See also in: External and Internal Eye,Hair and Scalp
Print Images (92)
Contributors: Christine Ahn MD, William W. Huang MD, MPH, FAAD, Susan Burgin MD
Other Resources UpToDate PubMed


Morphea is a cutaneous fibrosing connective tissue disorder that represents a localized form of scleroderma (or systemic sclerosis). Morphea is distinguished from systemic sclerosis by the absence of sclerodactyly, Raynaud phenomenon, and nail fold capillary changes. The pathogenesis of morphea is not fully understood, but autoimmune dysfunction and imbalance of collagen production and destruction, as well as inflammation and vascular changes, are thought to be key components of the disease.
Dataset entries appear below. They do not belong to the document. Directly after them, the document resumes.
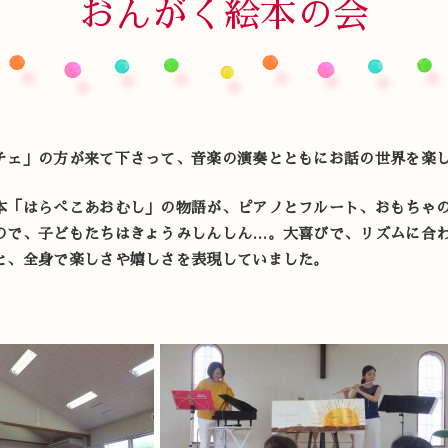
おんがく絵本の会
チェ」の方が来て下さって、音楽の演奏とともにお話の世界を楽
本「はらぺこあおむし」の物語が、ピアノとフルート、おもちゃ
ので、子どもたちはきょうみしんしん…。大喜びで、リズムに合
と、全身で楽しさや嬉しさを表現していました。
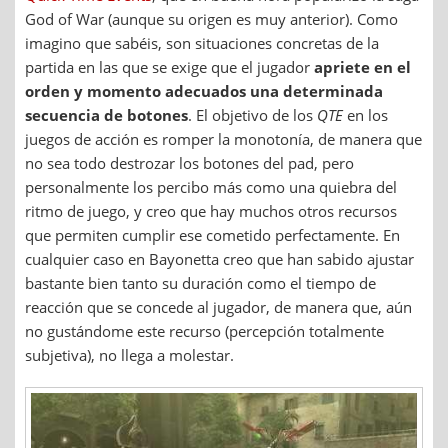
God of War (aunque su origen es muy anterior). Como
imagino que sabéis, son situaciones concretas de la
partida en las que se exige que el jugador
apriete en el
orden y momento adecuados una determinada
secuencia de botones
. El objetivo de los
QTE
en los
juegos de acción es romper la monotonía, de manera que
no sea todo destrozar los botones del pad, pero
personalmente los percibo más como una quiebra del
ritmo de juego, y creo que hay muchos otros recursos
que permiten cumplir ese cometido perfectamente. En
cualquier caso en Bayonetta creo que han sabido ajustar
bastante bien tanto su duración como el tiempo de
reacción que se concede al jugador, de manera que, aún
no gustándome este recurso (percepción totalmente
subjetiva), no llega a molestar.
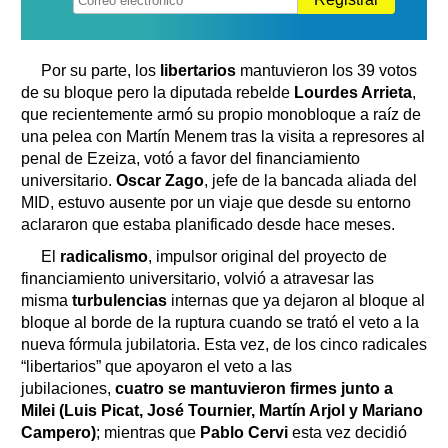
Por su parte, los
libertarios
mantuvieron los 39 votos
de su bloque pero la diputada rebelde
Lourdes Arrieta
,
que recientemente armó su propio monobloque a raíz de
una pelea con Martín Menem tras la visita a represores al
penal de Ezeiza, votó a favor del financiamiento
universitario.
Oscar Zago
, jefe de la bancada aliada del
MID, estuvo ausente por un viaje que desde su entorno
aclararon que estaba planificado desde hace meses.
El
radicalismo
, impulsor original del proyecto de
financiamiento universitario, volvió a atravesar las
misma
turbulencias
internas que ya dejaron al bloque al
bloque al borde de la ruptura cuando se trató el veto a la
nueva fórmula jubilatoria. Esta vez, de los cinco radicales
“libertarios” que apoyaron el veto a las
jubilaciones,
cuatro se mantuvieron firmes junto a
Milei (Luis Picat, José Tournier, Martín Arjol y Mariano
Campero)
; mientras que
Pablo Cervi
esta vez decidió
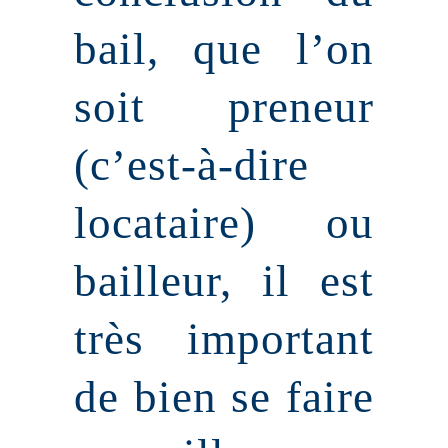
bail, que l’on
soit preneur
(c’est-à-dire
locataire) ou
bailleur, il est
très important
de bien se faire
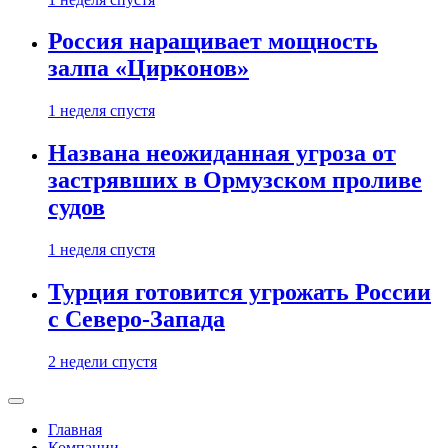
Россия наращивает мощность
залпа «Цирконов»
1 неделя спустя
Названа неожиданная угроза от
застрявших в Ормузском проливе
судов
1 неделя спустя
Турция готовится угрожать России
с Северо-Запада
2 недели спустя
Главная
Компании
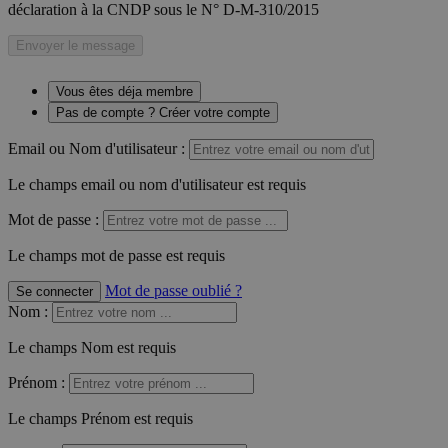
déclaration à la CNDP sous le N° D-M-310/2015
Envoyer le message
Vous êtes déja membre
Pas de compte ? Créer votre compte
Email ou Nom d'utilisateur :
Le champs email ou nom d'utilisateur est requis
Mot de passe :
Le champs mot de passe est requis
Mot de passe oublié ?
Se connecter
Nom
:
Le champs Nom est requis
Prénom
:
Le champs Prénom est requis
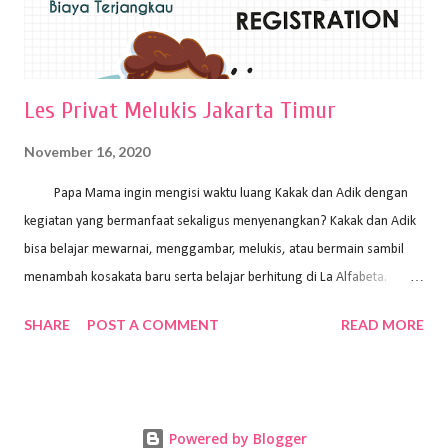
Les Privat Melukis Jakarta Timur
November 16, 2020
Papa Mama ingin mengisi waktu luang Kakak dan Adik dengan
kegiatan yang bermanfaat sekaligus menyenangkan? Kakak dan Adik
bisa belajar mewarnai, menggambar, melukis, atau bermain sambil
menambah kosakata baru serta belajar berhitung di La Alfabeta.
Santai saja Papa Mama, Kakak pengajar La Alfabeta sabar dan kreatif
SHARE
POST A COMMENT
READ MORE
kok untuk mengajar dengan metode yang fun, La Alfabeta
menggunakan konsep bermain sambil belajar, jadi anak-anak tidak
merasa terbebani dan tidak cepat bosan. ⁣⁣ Ayo Papa Mama, tunggu
apa lagi? Jangan ragu-ragu untuk daftar les Art and Craft bersama La
Powered by Blogger
Alfabeta. ⁣⁣⁣⁣Ada pilihan online class maupun offline class lho! Cek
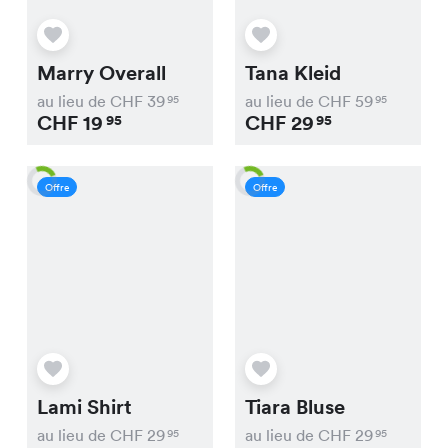
Marry Overall
Tana Kleid
au lieu de CHF
39
au lieu de CHF
59
95
95
CHF
19
CHF
29
95
95
Offre
Offre
Lami Shirt
Tiara Bluse
au lieu de CHF
29
au lieu de CHF
29
95
95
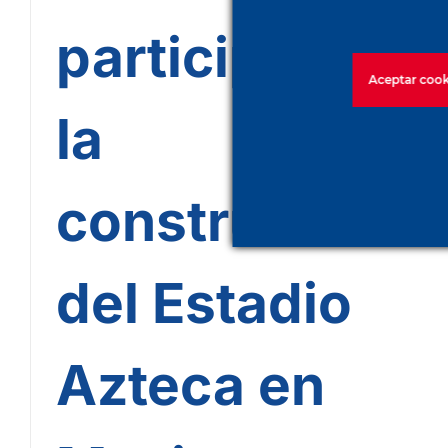
participó en
Aceptar cook
la
construcción
del Estadio
Azteca en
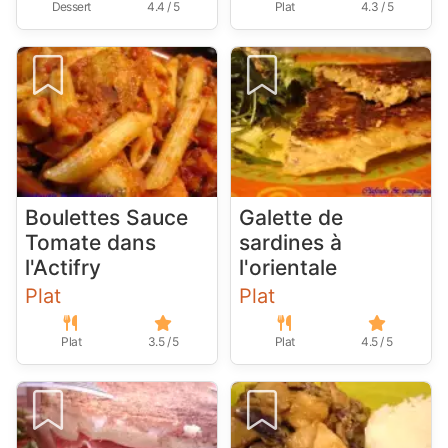
Dessert
4.4 / 5
Plat
4.3 / 5
Boulettes Sauce
Galette de
Tomate dans
sardines à
l'Actifry
l'orientale
Plat
Plat
Plat
3.5 / 5
Plat
4.5 / 5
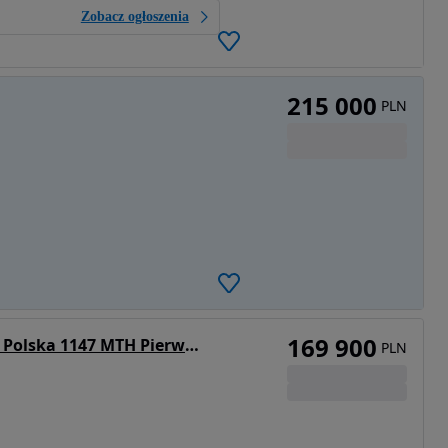
Zobacz ogłoszenia
215 000
PLN
169 900
Zetor PROXIMA 80 FORTERRA Salon Polska 1147 MTH Pierwszy właściciel Jak nowy
PLN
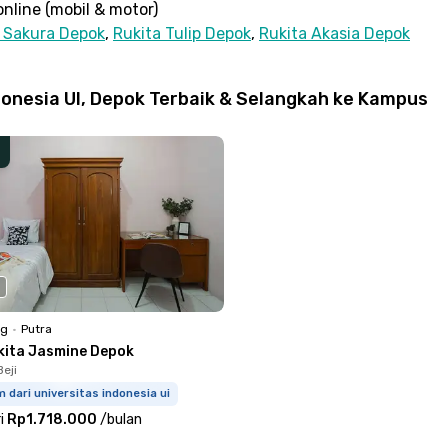
nline (mobil & motor)
 Sakura Depok
,
Rukita Tulip Depok
,
Rukita Akasia Depok
onesia UI, Depok Terbaik & Selangkah ke Kampus
ng
•
Putra
kita Jasmine Depok
eji
 dari universitas indonesia ui
i
Rp1.718.000
/
bulan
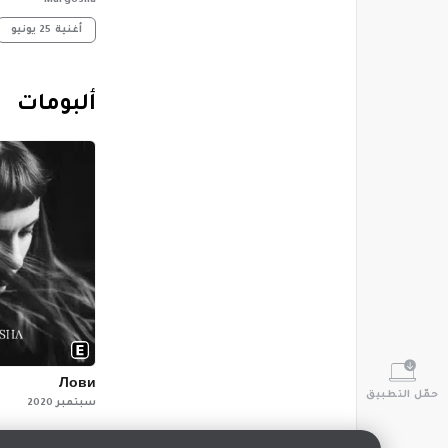
Margosha
أغنية
25 يونيو
‏ألبومات
Лови
حمّل التطبيق
سبتمبر 2020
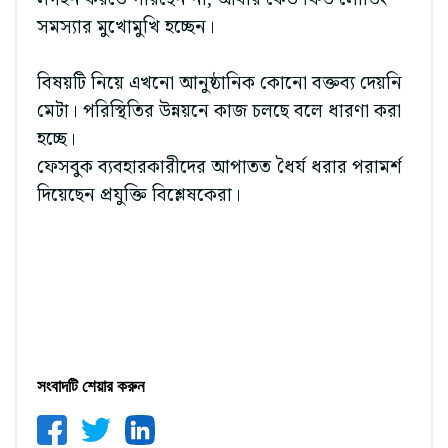
সমস্যার মুখোমুখি হচ্ছেন।
বিষয়টি নিয়ে এখনো আনুষ্ঠানিক কোনো বক্তব্য দেয়নি
মেটা। পরিস্থিতির উন্নয়নে কাজ চলছে বলে ধারণা করা
হচ্ছে।
ফেসবুক ব্যবহারকারীদের আপাতত ধৈর্য ধরার পরামর্শ
দিয়েছেন প্রযুক্তি বিশ্লেষকেরা।
সংবাদটি শেয়ার করুন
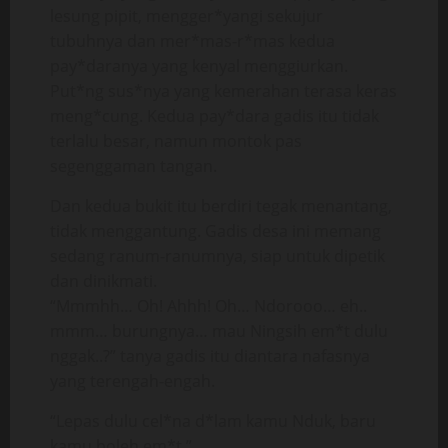
lesung pipit, mengger*yangi sekujur
tubuhnya dan mer*mas-r*mas kedua
pay*daranya yang kenyal menggiurkan.
Put*ng sus*nya yang kemerahan terasa keras
meng*cung. Kedua pay*dara gadis itu tidak
terlalu besar, namun montok pas
segenggaman tangan.
Dan kedua bukit itu berdiri tegak menantang,
tidak menggantung. Gadis desa ini memang
sedang ranum-ranumnya, siap untuk dipetik
dan dinikmati.
“Mmmhh… Oh! Ahhh! Oh… Ndorooo… eh..
mmm… burungnya… mau Ningsih em*t dulu
nggak..?” tanya gadis itu diantara nafasnya
yang terengah-engah.
“Lepas dulu cel*na d*lam kamu Nduk, baru
kamu boleh em*t.”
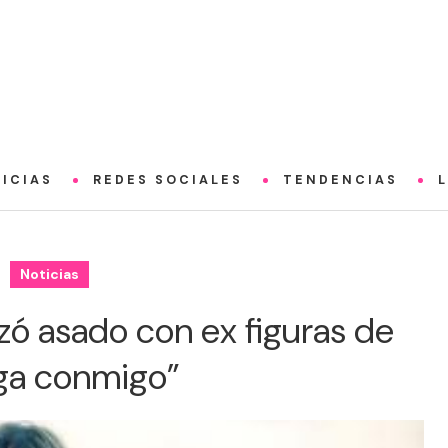
ICIAS
REDES SOCIALES
TENDENCIAS
Noticias
zó asado con ex figuras de
ga conmigo”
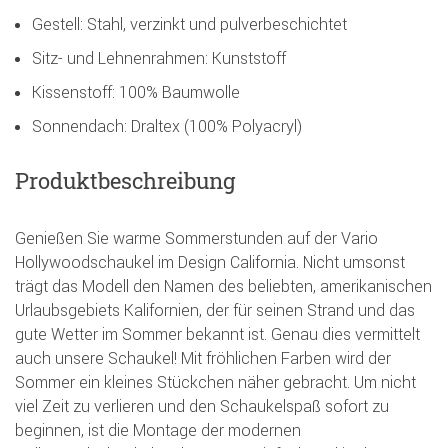
Gestell: Stahl, verzinkt und pulverbeschichtet
Sitz- und Lehnenrahmen: Kunststoff
Kissenstoff: 100% Baumwolle
Sonnendach: Draltex (100% Polyacryl)
Produktbeschreibung
Genießen Sie warme Sommerstunden auf der Vario
Hollywoodschaukel im Design California. Nicht umsonst
trägt das Modell den Namen des beliebten, amerikanischen
Urlaubsgebiets Kalifornien, der für seinen Strand und das
gute Wetter im Sommer bekannt ist. Genau dies vermittelt
auch unsere Schaukel! Mit fröhlichen Farben wird der
Sommer ein kleines Stückchen näher gebracht. Um nicht
viel Zeit zu verlieren und den Schaukelspaß sofort zu
beginnen, ist die Montage der modernen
The estimated annual incidence of morphea is 3.4-27 cases per 1 000 000. There is a bimodal peak of onset: 7 and 11 years for pediatric-onset disease and 44 and 47 years for adult-onset disease. Women are affected more frequently than men (2.4-5:1). Up to 20% of patients with morphea have extracutaneous disease or concomitant autoimmune disease such as psoriasis, vitiligo, inflammatory bowel disease, diabetes mellitus, and thyroiditis.

Morphea can be divided into several clinical subtypes, including circumscribed or plaque type, linear (including en coup de sabre and Parry-Romberg syndrome), generalized, and less common variants such as bullous, pansclerotic, and mixed morphea. Eosinophilic fasciitis, also known as Shulman syndrome, is often considered a part of the clinical spectrum of morphea.

In circumscribed or plaque-type morphea, classic lesions of morphea are round or oval erythematous to violaceous plaques. As lesions progress, sclerosis occurs at the center of the lesions, leading to an indurated, yellow-white, waxy center with an erythematous to violaceous border, resembling a "lilac halo." Lesions are usually asymmetric and can be associated with alopecia and decreased sweat production. Concomitant genital lichen sclerosus may be present in up to 40% of patients with plaque-type morphea.

In the linear subtype, there is band-like cutaneous sclerosis that is usually unilateral and can cause contractures and limb-length discrepancies in up to 10% of patients. En coup de sabre is a specific subtype of linear morphea that affects the paramedian forehead and scalp, and it can be accompanied by alopecia as well as ocular, neurological, and odontostomatologic complications. Progressive facial hemiatrophy, also known as Parry-Romberg syndrome, is characterized by minimal cutaneous changes with significant unilateral atrophy of the underlying tissue of the face, often with underlying abnormalities and increased risk of seizures.

Generalized morphea is a rare variant that is defined as more than 4 plaques larger than 3 cm and/or involving 2 or more body sites. Individuals with this variant are more likely to have systemic symptoms including myalgias, arthralgias, and fatigue. This variant may be difficult to distinguish from scleroderma.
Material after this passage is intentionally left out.